Ghosts in stories tend to represent a single person – a child who died young or was killed, whose presence continues to haunt her family, the victims of a serial killer who haunt a house, a woman killed on a highway who scares passing drivers. For me, a non-believer in ghosts, I see these as metaphors – a past horror can haunt your mind long after it happened. In this exercise, lets play with the idea of ghosts as a memory we can’t get away from, but instead, lets have those ghosts represent events or ideas rather than a single person. So maybe in your story the protagonist (a single person, or a whole community or country) is haunted by slavery, or the hospitalisation of people due to their sexuality, the invasion of a country, or a hurricane and flooding where people were left to drown, rather than helped by the government. The past continues on, in certain ways, into the present – and in that sense, we might say it haunts us still.
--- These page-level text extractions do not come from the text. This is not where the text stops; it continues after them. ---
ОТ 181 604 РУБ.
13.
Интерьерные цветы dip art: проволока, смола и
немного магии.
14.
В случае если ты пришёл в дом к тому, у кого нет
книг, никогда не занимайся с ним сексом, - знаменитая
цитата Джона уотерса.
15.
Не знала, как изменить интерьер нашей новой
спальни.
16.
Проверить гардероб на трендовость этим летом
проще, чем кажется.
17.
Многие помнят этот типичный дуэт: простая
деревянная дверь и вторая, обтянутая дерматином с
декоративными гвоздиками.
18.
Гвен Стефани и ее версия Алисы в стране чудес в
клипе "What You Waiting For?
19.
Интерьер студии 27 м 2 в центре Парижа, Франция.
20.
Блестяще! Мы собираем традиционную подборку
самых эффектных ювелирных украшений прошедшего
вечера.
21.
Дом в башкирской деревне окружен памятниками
Pick a past event, situation, idea, or social injustice that you still feel vibrating in the present, and describe how it  haunts your people still (using poetry, story, or just an isolate description – whatever appeals to you). You can focus on the event, personified as a ghost and being active in the story (ie what characteristics would slavery as a ghost have, how would it act?), or you can focus more on the consequences and the way this event effects the present (what evidence is there of harsh discrimination against sexual diversity today? – not to suggest that it doesn’t continue on today, but rather how do we sense some past injustice in the bones of buildings, in the way we talk…).